Mr Hammond added this initial January analysis was undergoing a "process of refinement" ahead of a parliamentary vote on any deal, noting scenarios which have higher barriers to trade with the EU are expected to have a "more damaging effect" on the economy and public finances.
He also defended the Government's preferred approach, which was outlined in a white paper following a Cabinet summit at Chequers, by saying the economic and fiscal impacts of this would be "substantially better" than no deal.
Eurosceptic Tories have railed against the Government's proposals, which include a "common rulebook" with the EU on goods, amid fears it could restrict the UK's ability to do trade deals.

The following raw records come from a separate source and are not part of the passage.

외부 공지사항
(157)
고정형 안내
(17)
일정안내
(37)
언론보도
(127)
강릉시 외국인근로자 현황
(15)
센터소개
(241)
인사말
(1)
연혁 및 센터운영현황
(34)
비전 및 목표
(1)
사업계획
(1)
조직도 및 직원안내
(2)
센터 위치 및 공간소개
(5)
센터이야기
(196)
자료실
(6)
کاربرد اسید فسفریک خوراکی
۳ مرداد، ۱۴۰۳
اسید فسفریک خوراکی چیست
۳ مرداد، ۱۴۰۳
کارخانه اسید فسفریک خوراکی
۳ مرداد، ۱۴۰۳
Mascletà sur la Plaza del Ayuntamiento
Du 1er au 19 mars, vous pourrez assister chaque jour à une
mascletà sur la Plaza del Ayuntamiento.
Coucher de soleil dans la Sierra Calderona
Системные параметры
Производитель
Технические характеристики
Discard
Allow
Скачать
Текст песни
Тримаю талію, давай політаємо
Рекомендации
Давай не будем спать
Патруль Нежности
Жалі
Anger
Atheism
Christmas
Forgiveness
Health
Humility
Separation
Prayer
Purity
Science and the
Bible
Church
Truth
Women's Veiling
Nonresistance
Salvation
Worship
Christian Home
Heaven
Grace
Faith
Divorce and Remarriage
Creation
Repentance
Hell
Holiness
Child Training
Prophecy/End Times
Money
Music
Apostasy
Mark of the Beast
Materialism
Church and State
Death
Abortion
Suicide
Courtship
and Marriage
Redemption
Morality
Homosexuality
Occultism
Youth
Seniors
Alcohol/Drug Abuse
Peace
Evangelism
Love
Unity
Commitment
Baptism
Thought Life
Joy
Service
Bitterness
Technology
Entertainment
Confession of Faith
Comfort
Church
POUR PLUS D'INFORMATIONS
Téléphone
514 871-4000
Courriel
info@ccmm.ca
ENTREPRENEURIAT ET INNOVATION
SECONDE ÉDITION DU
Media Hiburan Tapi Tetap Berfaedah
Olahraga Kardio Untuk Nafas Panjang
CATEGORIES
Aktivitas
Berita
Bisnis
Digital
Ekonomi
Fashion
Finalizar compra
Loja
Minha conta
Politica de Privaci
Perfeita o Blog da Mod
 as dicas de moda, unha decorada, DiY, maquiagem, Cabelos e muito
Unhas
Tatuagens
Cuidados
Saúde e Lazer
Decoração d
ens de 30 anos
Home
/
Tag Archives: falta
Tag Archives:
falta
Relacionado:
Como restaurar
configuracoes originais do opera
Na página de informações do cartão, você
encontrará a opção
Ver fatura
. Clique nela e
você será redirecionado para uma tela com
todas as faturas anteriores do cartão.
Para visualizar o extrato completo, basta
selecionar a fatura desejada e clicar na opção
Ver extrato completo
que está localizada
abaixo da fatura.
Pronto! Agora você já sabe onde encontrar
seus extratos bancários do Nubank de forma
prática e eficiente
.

Mr Hammond's comments in a letter to Conservative MP Nicky Morgan, chairwoman of the Treasury Select Committee, emerged hours after Brexit Secretary Dominic Raab attempted to play down the likelihood of a no-deal Brexit while outlining the impact of such a scenario via a series of technical papers.
Mr Raab also cited the risks as "potential short-term disruption" rather than longer-term, contrary to what Mr Hammond outlined.
Tory MP Marcus Fysh, writing on Twitter, referred to the Treasury's previous "dubious" forecasts before adding that the Chancellor seemed "determined to wheel them out again for yet another instalment of dodgy project fear".
Jacob Rees-Mogg, leader of the pro-Brexit European Research Group of Tory MPs, added on BBC Two's Newsnight: "I think a free trade deal can be achieved, but that leaving on WTO terms is not as absurdly frightening as the Chancellor of the Exchequer thinks it may be."
He also said: "The Treasury's Brexit panic means you can no longer trust the Treasury's forecasts."
Mr Hammond had written: "This January provisional analysis estimated that in a no-deal/WTO scenario, GDP would be 7.7% lower (range 5.0%-10.3%) relative to a status quo baseline. This represents the potential expected static state around 15 years out from the exit point.
"The analysis did not estimate the path the economy and different sectors might take under no deal and the potential for short-term disruption."
Mr Hammond added: "Under a no-deal/WTO scenario, chemicals, food and drink, clothing, manufacturing, cars, and retail were estimated to be the sectors most affected negatively in the long-run, with the largest negative impacts felt in the North East and Northern Ireland.
"GDP impacts of this magnitude, were they to arise, would have large fiscal consequences. The January analysis estimated that borrowing would be around £80 billion a year higher under a no-deal/WTO scenario by 2033-34, in the absence of mitigating adjustments to spending and/or taxation, relative to a status quo baseline.
"This is because any direct financial savings are outweighed by the indirect fiscal consequences of a smaller economy.
"The initial, January cross-Whitehall analysis is now undergoing a process of refinement in the run-up to a parliamentary vote on the deal.
"However, we expect the analysis to show that for scenarios in which we have higher barriers to trade with the EU there will be a more damaging effect on the economy and public finances."
On the Government's preferred approach, Mr Hammond went on: "It is expected that the economic and fiscal impacts of the white paper model will be substantially better than no deal, protecting jobs and livelihoods and supporting both the UK and EU's commitments to no hard border between Northern Ireland and Ireland."
Pro-European Mrs Morgan said of the letter: "The Chancellor has confirmed that the Government forecasts a disastrous hit to our economy and living standards in the event of a 'no-deal' Brexit."
In New York, Foreign Secretary Jeremy Hunt said Britain was "cautiously hopeful" rather than "wildly hopeful" of securing a Brexit deal.